Nada disto seria especialmente estranho e irónico, caso o ministro das Finanças português não integrasse um Governo liderado por um primeiro-ministro que celebrou a ascensão de Tsipras ao poder como um sinal de mudança na Europa, uma espécie de reedição dos amanhãs que cantam. E que, tal como o líder do Syriza, prometeu fazer frente aos adeptos da austeridade em Bruxelas, ou onde pudessem ser encontrados, antes de também guardar a irreverência no saco e mudar de rumo, durante o primeiro semestre de 2016, quando foi forçado a tomar medidas para evitar o risco de incumprimento das metas orçamentais e poder acomodar as exigências dos parceiros do euro.

Sem surpresa, Mário Centeno vai tropeçando nas contradições inevitáveis que vêm associadas ao facto de ter de usar dois chapéus. Quando coloca o de ministro das Finanças, concede a si próprio a liberdade de fingir que a sua política orçamental não tem vestígios de contenção e austeridade. Enquanto presidente do Eurogrupo, cabe-lhe exigir desempenhos de acordo com as regras da zona euro. Neste caso, com o recurso à gíria com que os líderes europeus trocam recados.

Foi nesta qualidade que Centeno irritou Varoufakis, ao ponto de ter sido acusado pelo antigo ministro das Finanças grego de acrescentar a injúria ao insulto. Tudo isto, em resumo, porque afirmou, talvez sem se aperceber do real alcance das palavras, que se a Grécia tivesse tomado mais cedo as medidas que lhe foram pedidas, os resultados teriam, igualmente, surgido mais cedo. Entre estes frutos teriam estado “a conquista da confiança dos investidores e dos parceiros europeus”. Wolfgang Schäuble, tido como a personificação dos horrores da ortodoxia da zona euro, não o teria dito de forma mais clara.

Ficou a saber-se, afinal, que, por detrás da máscara política que adopta para ajudar a garantir a estabilidade emocional dos parceiros da coligação que sustenta o Governo do PS, Centeno, na versão de presidente do Eurogrupo, reconhece que os seus antecessores fizeram aquilo que, do seu ponto de vista, era correcto e necessário.

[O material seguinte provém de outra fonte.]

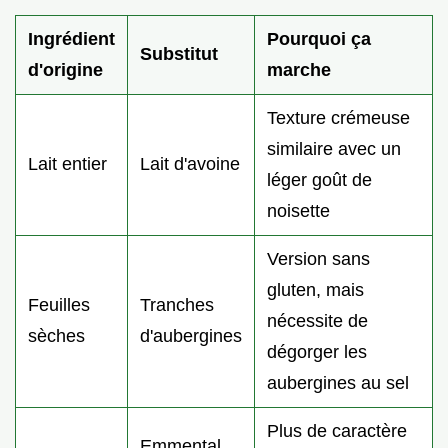
Ingrédient
Pourquoi ça
Substitut
d'origine
marche
Texture crémeuse
similaire avec un
Lait entier
Lait d'avoine
léger goût de
noisette
Version sans
gluten, mais
Feuilles
Tranches
nécessite de
sèches
d'aubergines
dégorger les
aubergines au sel
Plus de caractère
Emmental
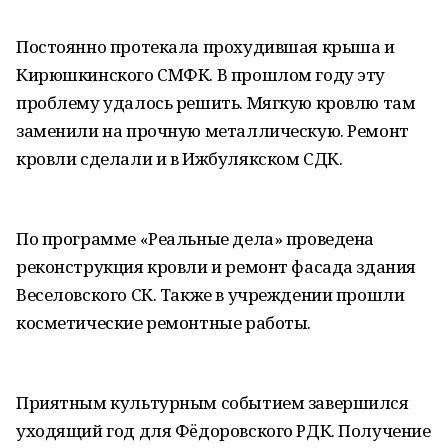
Постоянно протекала прохудившая крыша и
Кирюшкинского СМФК. В прошлом году эту
проблему удалось решить. Мягкую кровлю там
заменили на прочную металлическую. Ремонт
кровли сделали и в Ижбулякском СДК.
По программе «Реальные дела» проведена
реконструкция кровли и ремонт фасада здания
Веселовского СК. Также в учреждении прошли
косметические ремонтные работы.
Приятным культурным событием завершился
уходящий год для Фëдоровского РДК. Получение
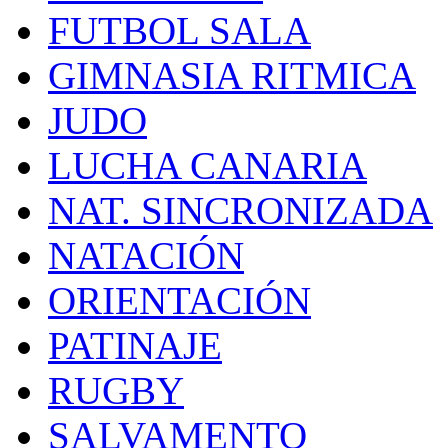
FUTBOL SALA
GIMNASIA RITMICA
JUDO
LUCHA CANARIA
NAT. SINCRONIZADA
NATACIÓN
ORIENTACIÓN
PATINAJE
RUGBY
SALVAMENTO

Enquanto a Grécia desperdiçou tempo e dinheiro, Portugal aplicou as medidas duras que lhe foram colocadas em cima da mesa e conseguiu regressar aos mercados ainda antes de o programa de ajustamento que lhe cabia cumprir ter expirado. O caminho seguido por Pedro Passos Coelho, Vítor Gaspar e Maria Luis Albuquerque acaba de ganhar um apoiante inesperado.

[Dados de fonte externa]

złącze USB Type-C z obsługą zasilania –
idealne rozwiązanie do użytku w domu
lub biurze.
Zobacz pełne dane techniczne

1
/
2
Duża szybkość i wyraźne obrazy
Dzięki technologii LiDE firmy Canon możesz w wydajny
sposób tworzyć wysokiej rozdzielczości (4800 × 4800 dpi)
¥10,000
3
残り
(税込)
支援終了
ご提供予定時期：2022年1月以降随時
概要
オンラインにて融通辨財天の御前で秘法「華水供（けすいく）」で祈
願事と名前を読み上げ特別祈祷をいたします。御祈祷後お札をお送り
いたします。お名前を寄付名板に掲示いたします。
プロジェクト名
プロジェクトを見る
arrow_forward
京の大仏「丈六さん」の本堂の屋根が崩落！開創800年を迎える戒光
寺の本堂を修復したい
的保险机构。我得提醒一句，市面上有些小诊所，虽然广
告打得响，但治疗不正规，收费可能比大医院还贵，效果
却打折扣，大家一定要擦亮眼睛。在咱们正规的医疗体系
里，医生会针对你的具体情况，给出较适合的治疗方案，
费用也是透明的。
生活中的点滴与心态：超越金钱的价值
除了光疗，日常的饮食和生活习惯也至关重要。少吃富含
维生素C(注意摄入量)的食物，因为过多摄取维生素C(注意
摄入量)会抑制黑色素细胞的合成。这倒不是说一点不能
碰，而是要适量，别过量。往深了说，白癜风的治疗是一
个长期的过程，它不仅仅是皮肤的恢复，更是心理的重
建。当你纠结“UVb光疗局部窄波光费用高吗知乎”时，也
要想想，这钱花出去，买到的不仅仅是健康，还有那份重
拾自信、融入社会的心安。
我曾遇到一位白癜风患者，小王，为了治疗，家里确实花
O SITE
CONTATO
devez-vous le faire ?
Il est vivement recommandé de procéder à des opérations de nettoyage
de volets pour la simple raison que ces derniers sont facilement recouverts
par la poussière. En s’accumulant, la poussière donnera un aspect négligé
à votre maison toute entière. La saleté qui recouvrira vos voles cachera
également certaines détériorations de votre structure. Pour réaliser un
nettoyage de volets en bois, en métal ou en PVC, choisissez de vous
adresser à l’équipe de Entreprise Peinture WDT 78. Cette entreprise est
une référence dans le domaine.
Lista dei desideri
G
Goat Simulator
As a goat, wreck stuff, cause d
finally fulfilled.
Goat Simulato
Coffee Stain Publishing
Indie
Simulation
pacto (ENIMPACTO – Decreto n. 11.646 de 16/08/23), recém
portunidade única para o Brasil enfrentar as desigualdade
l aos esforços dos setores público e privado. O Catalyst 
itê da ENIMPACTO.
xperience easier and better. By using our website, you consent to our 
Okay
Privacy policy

Qual é a normalidade genuína de Mário Centeno? Se for a de ministro das Finanças, pode concluir-se que a sua situação não é muito diferente daquela em que Robert Laing se encontrou depois de todas as peripécias que ocorreram no interior do arranha-céus que prometia felicidade e autosuficiência. Mas há uma diferença. Laing não estranha estar a almoçar um cão, enquanto Centeno prefere engolir sapos. Provavelmente, sem dar por isso.